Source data

----------------------------------------

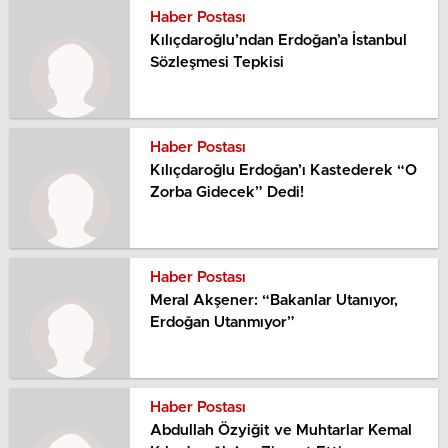
Haber Postası
Kılıçdaroğlu’ndan Erdoğan’a İstanbul
Sözleşmesi Tepkisi
Haber Postası
Kılıçdaroğlu Erdoğan’ı Kastederek “O
Zorba Gidecek” Dedi!
Haber Postası
Meral Akşener: “Bakanlar Utanıyor,
Erdoğan Utanmıyor”
Haber Postası
Abdullah Özyiğit ve Muhtarlar Kemal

----------------------------------------

__Problem to work on__
The records above must be printed exactly, but the pictures they hold should be omitted.

__Task result__
Haber Postası
Kılıçdaroğlu’ndan Erdoğan’a İstanbul
Sözleşmesi Tepkisi
Haber Postası
Kılıçdaroğlu Erdoğan’ı Kastederek “O
Zorba Gidecek” Dedi!
Haber Postası
Meral Akşener: “Bakanlar Utanıyor,
Erdoğan Utanmıyor”
Haber Postası
Abdullah Özyiğit ve Muhtarlar Kemal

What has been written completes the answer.